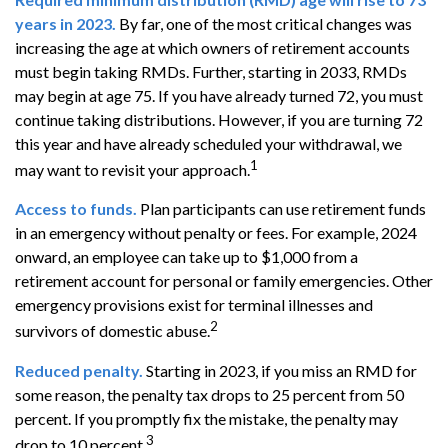
years in 2023.
By far, one of the most critical changes was
increasing the age at which owners of retirement accounts
must begin taking RMDs. Further, starting in 2033, RMDs
may begin at age 75. If you have already turned 72, you must
continue taking distributions. However, if you are turning 72
this year and have already scheduled your withdrawal, we
1
may want to revisit your approach.
Access to funds.
Plan participants can use retirement funds
in an emergency without penalty or fees. For example, 2024
onward, an employee can take up to $1,000 from a
retirement account for personal or family emergencies. Other
emergency provisions exist for terminal illnesses and
2
survivors of domestic abuse.
Reduced penalty.
Starting in 2023, if you miss an RMD for
some reason, the penalty tax drops to 25 percent from 50
percent. If you promptly fix the mistake, the penalty may
3
drop to 10 percent.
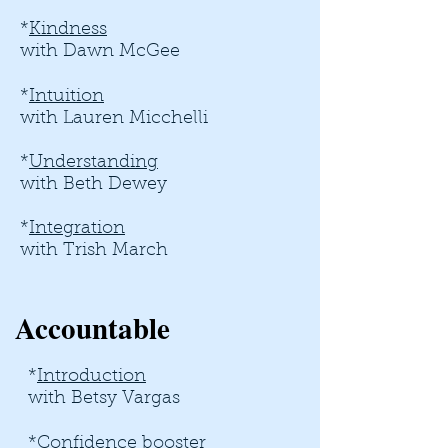
*
Kindness
with Dawn McGee
*
Intuition
with Lauren Micchelli
*
Understanding
with
Beth Dewey
*
Integration
with Trish March
Accountable
*
Introduction
​
with Betsy Vargas
*
Confidence booster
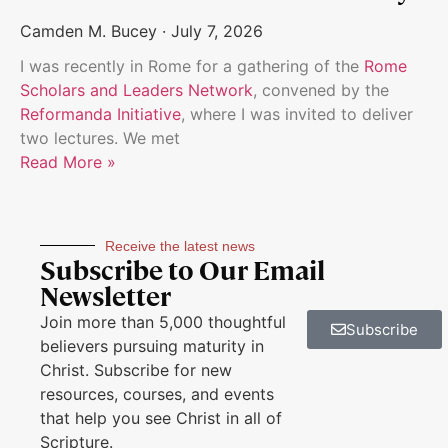
Camden M. Bucey
July 7, 2026
I was recently in Rome for a gathering of the
Rome
Scholars and Leaders Network
, convened by the
Reformanda Initiative
, where I was invited to deliver
two lectures. We met
Read More »
Receive the latest news
Subscribe to Our Email
Newsletter
Join more than 5,000 thoughtful
Subscribe
believers pursuing maturity in
Christ. Subscribe for new
resources, courses, and events
that help you see Christ in all of
Scripture.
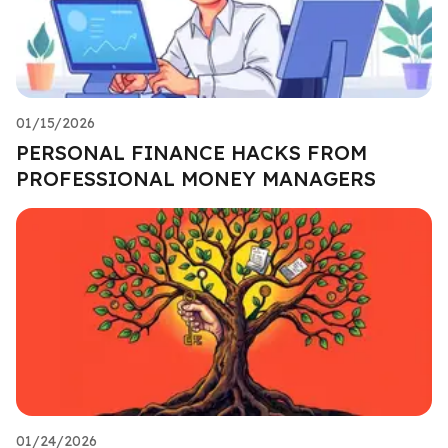
01/15/2026
PERSONAL FINANCE HACKS FROM
PROFESSIONAL MONEY MANAGERS
01/24/2026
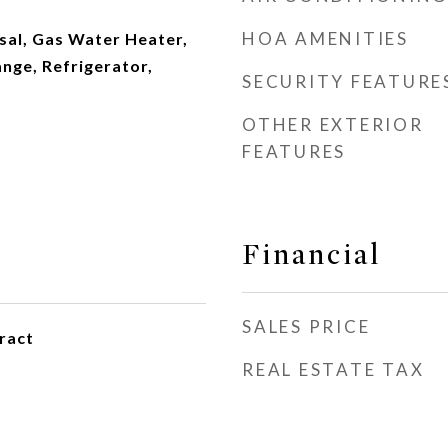
HOA AMENITIES
sal, Gas Water Heater,
nge, Refrigerator,
SECURITY FEATURE
OTHER EXTERIOR
FEATURES
Financial
SALES PRICE
ract
REAL ESTATE TAX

EXERCISE REQUIREMENTS: Your answer must be the exact lines from the start of the data through the line with "Reformanda Initiative", inclusive, and nothing else; pictures do not belong in it.

RESPONSE AREA:
years in 2023.
By far, one of the most critical changes was
increasing the age at which owners of retirement accounts
must begin taking RMDs. Further, starting in 2033, RMDs
may begin at age 75. If you have already turned 72, you must
continue taking distributions. However, if you are turning 72
this year and have already scheduled your withdrawal, we
1
may want to revisit your approach.
Access to funds.
Plan participants can use retirement funds
in an emergency without penalty or fees. For example, 2024
onward, an employee can take up to $1,000 from a
retirement account for personal or family emergencies. Other
emergency provisions exist for terminal illnesses and
2
survivors of domestic abuse.
Reduced penalty.
Starting in 2023, if you miss an RMD for
some reason, the penalty tax drops to 25 percent from 50
percent. If you promptly fix the mistake, the penalty may
3
drop to 10 percent.
*
Kindness
with Dawn McGee
*
Intuition
with Lauren Micchelli
*
Understanding
with
Beth Dewey
*
Integration
with Trish March
Accountable
*
Introduction
​
with Betsy Vargas
*
Confidence booster
Camden M. Bucey
July 7, 2026
I was recently in Rome for a gathering of the
Rome
Scholars and Leaders Network
, convened by the
Reformanda Initiative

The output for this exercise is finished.